● Task statement
Repeat the listing below in full and exactly, but without its pictures.

^^^^^^^^^^^^^^^^

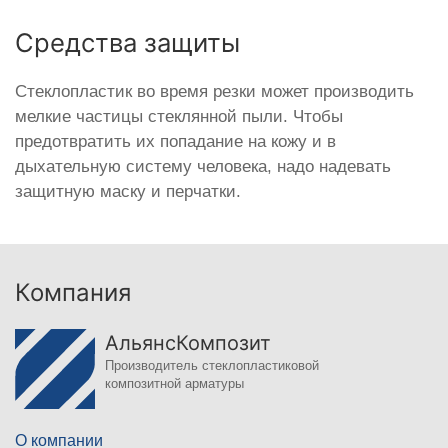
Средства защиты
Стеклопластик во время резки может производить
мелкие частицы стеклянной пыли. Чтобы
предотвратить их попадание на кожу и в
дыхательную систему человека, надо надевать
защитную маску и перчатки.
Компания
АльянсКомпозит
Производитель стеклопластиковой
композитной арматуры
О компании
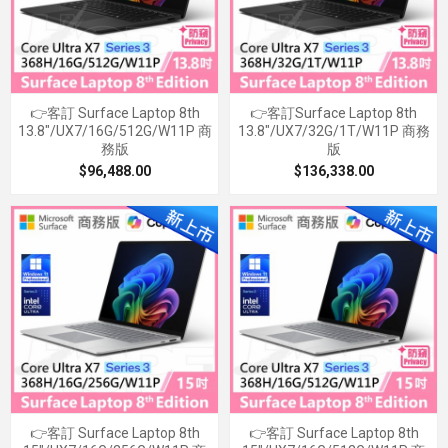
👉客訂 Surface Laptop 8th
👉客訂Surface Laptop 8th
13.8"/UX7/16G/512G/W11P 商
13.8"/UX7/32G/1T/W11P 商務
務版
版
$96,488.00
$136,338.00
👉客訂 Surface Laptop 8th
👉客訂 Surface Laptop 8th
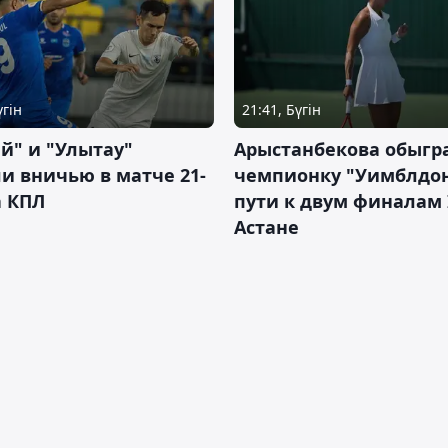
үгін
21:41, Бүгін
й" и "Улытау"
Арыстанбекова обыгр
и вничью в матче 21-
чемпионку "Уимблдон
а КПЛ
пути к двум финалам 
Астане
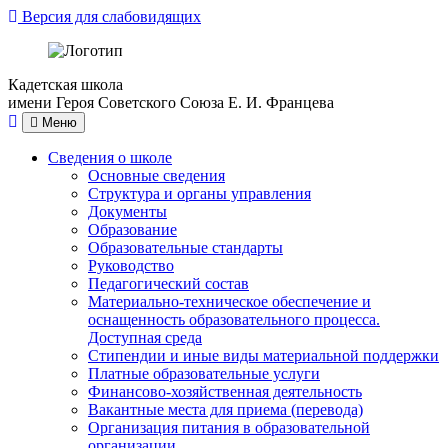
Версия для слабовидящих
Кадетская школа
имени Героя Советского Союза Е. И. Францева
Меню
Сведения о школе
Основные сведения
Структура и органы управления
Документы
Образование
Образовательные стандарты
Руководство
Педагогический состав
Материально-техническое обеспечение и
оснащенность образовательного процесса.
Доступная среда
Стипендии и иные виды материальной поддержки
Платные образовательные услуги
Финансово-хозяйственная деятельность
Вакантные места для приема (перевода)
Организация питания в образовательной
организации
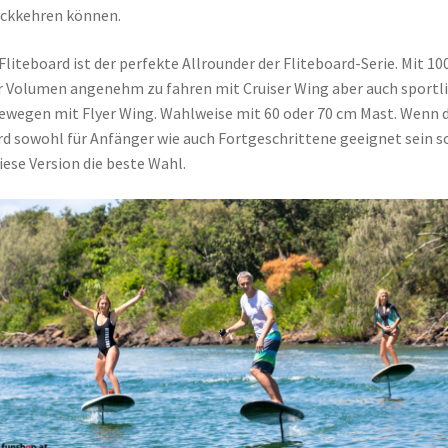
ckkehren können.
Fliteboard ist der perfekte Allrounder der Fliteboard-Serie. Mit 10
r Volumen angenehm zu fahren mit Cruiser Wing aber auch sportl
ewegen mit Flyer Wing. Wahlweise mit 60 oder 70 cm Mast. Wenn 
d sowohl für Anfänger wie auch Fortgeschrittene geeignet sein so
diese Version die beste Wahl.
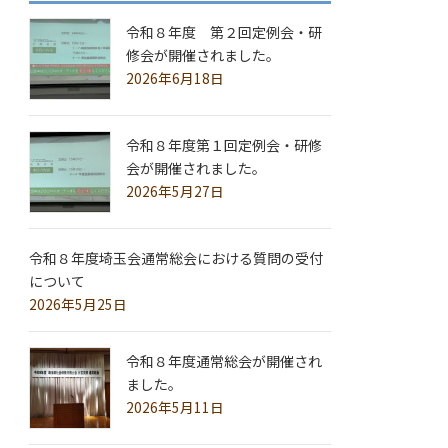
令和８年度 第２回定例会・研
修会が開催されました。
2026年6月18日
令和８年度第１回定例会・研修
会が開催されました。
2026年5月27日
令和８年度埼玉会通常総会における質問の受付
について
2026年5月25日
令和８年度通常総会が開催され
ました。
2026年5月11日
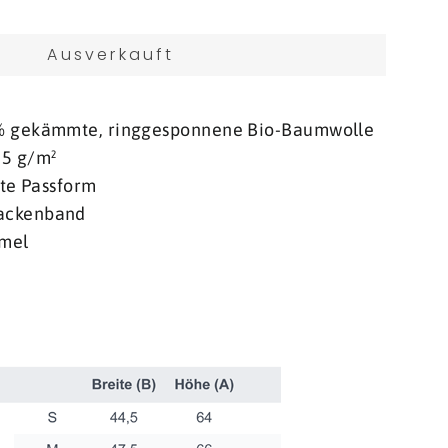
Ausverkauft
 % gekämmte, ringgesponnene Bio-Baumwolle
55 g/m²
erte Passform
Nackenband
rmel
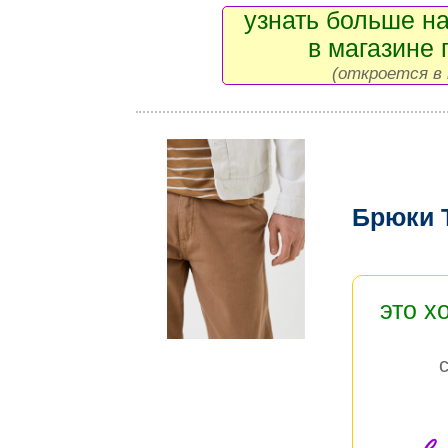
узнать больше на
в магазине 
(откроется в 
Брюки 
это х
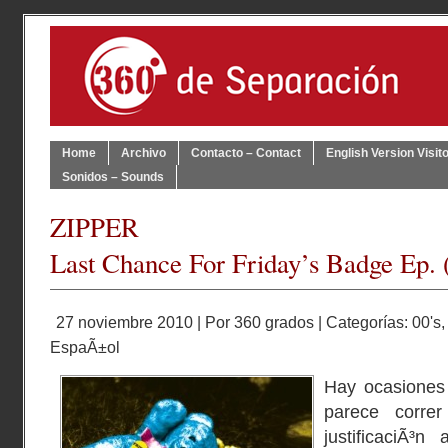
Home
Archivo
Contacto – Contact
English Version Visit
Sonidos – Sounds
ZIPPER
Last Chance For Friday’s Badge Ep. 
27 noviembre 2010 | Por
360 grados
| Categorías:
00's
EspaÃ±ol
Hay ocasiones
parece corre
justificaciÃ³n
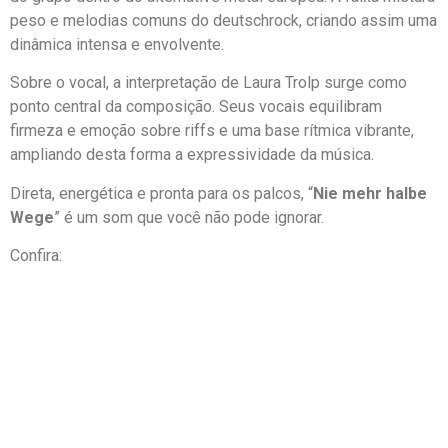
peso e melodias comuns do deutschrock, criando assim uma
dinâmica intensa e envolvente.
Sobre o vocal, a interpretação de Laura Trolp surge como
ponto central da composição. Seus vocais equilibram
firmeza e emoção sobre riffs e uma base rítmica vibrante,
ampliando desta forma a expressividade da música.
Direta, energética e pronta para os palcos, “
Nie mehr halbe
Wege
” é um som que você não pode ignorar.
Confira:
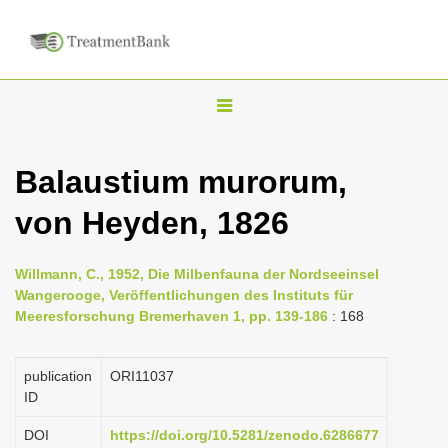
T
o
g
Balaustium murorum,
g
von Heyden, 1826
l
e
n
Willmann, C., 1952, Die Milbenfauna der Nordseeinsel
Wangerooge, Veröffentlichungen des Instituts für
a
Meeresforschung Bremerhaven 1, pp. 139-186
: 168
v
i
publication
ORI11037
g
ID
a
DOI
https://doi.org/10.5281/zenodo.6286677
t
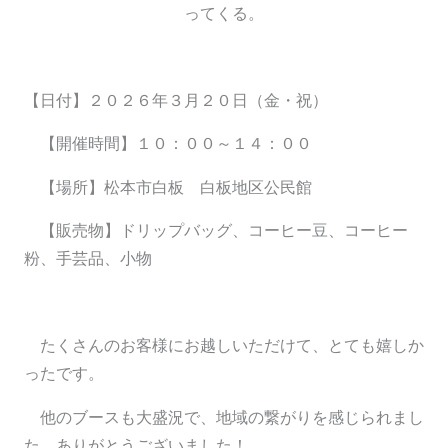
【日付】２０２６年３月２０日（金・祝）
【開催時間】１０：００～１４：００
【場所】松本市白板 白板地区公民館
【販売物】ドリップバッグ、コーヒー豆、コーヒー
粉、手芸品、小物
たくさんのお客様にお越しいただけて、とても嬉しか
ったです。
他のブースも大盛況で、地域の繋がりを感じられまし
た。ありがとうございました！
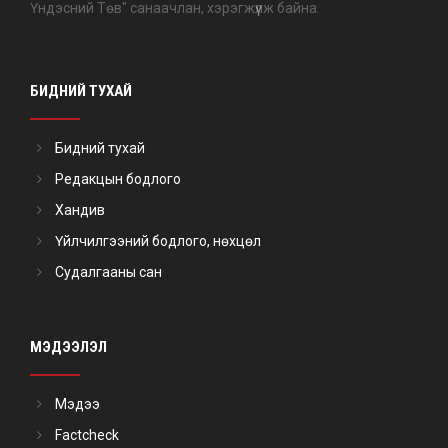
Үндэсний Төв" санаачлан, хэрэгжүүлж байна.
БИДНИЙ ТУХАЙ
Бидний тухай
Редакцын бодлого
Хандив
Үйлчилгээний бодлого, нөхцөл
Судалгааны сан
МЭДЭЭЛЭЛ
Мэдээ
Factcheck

^^^^^^^^^^^^^^^^

● Answer area
Средства защиты
Стеклопластик во время резки может производить
мелкие частицы стеклянной пыли. Чтобы
предотвратить их попадание на кожу и в
дыхательную систему человека, надо надевать
защитную маску и перчатки.
Компания
АльянсКомпозит
Производитель стеклопластиковой
композитной арматуры
О компании
👉客訂 Surface Laptop 8th
👉客訂Surface Laptop 8th
13.8"/UX7/16G/512G/W11P 商
13.8"/UX7/32G/1T/W11P 商務
務版
版
$96,488.00
$136,338.00
👉客訂 Surface Laptop 8th
👉客訂 Surface Laptop 8th
үгін
21:41, Бүгін
й" и "Улытау"
Арыстанбекова обыгр
и вничью в матче 21-
чемпионку "Уимблдон
а КПЛ
пути к двум финалам 
Астане
Версия для слабовидящих
Кадетская школа
имени Героя Советского Союза Е. И. Францева
Меню
Сведения о школе
Основные сведения
Структура и органы управления
Документы
Образование
Образовательные стандарты
Руководство
Педагогический состав
Материально-техническое обеспечение и
оснащенность образовательного процесса.
Доступная среда
Стипендии и иные виды материальной поддержки
Платные образовательные услуги
Финансово-хозяйственная деятельность
Вакантные места для приема (перевода)
Организация питания в образовательной
организации
ckkehren können.
Fliteboard ist der perfekte Allrounder der Fliteboard-Serie. Mit 10
r Volumen angenehm zu fahren mit Cruiser Wing aber auch sportl
ewegen mit Flyer Wing. Wahlweise mit 60 oder 70 cm Mast. Wenn 
d sowohl für Anfänger wie auch Fortgeschrittene geeignet sein so
diese Version die beste Wahl.
令和８年度 第２回定例会・研
修会が開催されました。
2026年6月18日
令和８年度第１回定例会・研修
会が開催されました。
2026年5月27日
令和８年度埼玉会通常総会における質問の受付
について
2026年5月25日
令和８年度通常総会が開催され
ました。
2026年5月11日
Ausverkauft
 % gekämmte, ringgesponnene Bio-Baumwolle
55 g/m²
erte Passform
Nackenband
rmel
узнать больше на
в магазине 
(откроется в 
Брюки 
это х
Home
Archivo
Contacto – Contact
English Version Visit
Sonidos – Sounds
ZIPPER
Last Chance For Friday’s Badge Ep. 
27 noviembre 2010 | Por
360 grados
| Categorías:
00's
EspaÃ±ol
Hay ocasiones
parece corre
justificaciÃ³n
peso e melodias comuns do deutschrock, criando assim uma
dinâmica intensa e envolvente.
Sobre o vocal, a interpretação de Laura Trolp surge como
ponto central da composição. Seus vocais equilibram
firmeza e emoção sobre riffs e uma base rítmica vibrante,
ampliando desta forma a expressividade da música.
Direta, energética e pronta para os palcos, “
Nie mehr halbe
Wege
” é um som que você não pode ignorar.
Confira:
T
o
g
Balaustium murorum,
g
von Heyden, 1826
l
e
n
Willmann, C., 1952, Die Milbenfauna der Nordseeinsel
Wangerooge, Veröffentlichungen des Instituts für
a
Meeresforschung Bremerhaven 1, pp. 139-186
: 168
v
i
publication
ORI11037
g
ID
a
DOI
https://doi.org/10.5281/zenodo.6286677
t
【日付】２０２６年３月２０日（金・祝）
【開催時間】１０：００～１４：００
【場所】松本市白板 白板地区公民館
【販売物】ドリップバッグ、コーヒー豆、コーヒー
粉、手芸品、小物
たくさんのお客様にお越しいただけて、とても嬉しか
ったです。
他のブースも大盛況で、地域の繋がりを感じられまし
た。ありがとうございました！
Үндэсний Төв" санаачлан, хэрэгжүүлж байна.
БИДНИЙ ТУХАЙ
Бидний тухай
Редакцын бодлого
Хандив
Үйлчилгээний бодлого, нөхцөл
Судалгааны сан
МЭДЭЭЛЭЛ
Мэдээ
Factcheck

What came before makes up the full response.